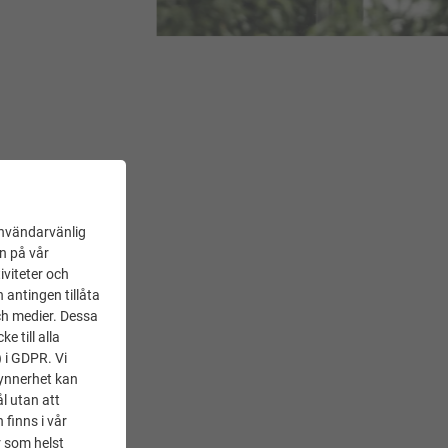
FERIENHAUS KOVÁGÓSZOLOS
användarvänlig
en på vår
iviteter och
 antingen tillåta
ch medier. Dessa
 till alla
) i GDPR. Vi
synnerhet kan
l utan att
 finns i vår
 som helst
****************
▸ TO DO
Return the material verbatim; the images are not to appear in the copy.

▸ YOUR RESPONSE
FERIENHAUS KOVÁGÓSZOLOS
användarvänlig
en på vår
iviteter och
 antingen tillåta
ch medier. Dessa
 till alla
) i GDPR. Vi
synnerhet kan
l utan att
 finns i vår
 som helst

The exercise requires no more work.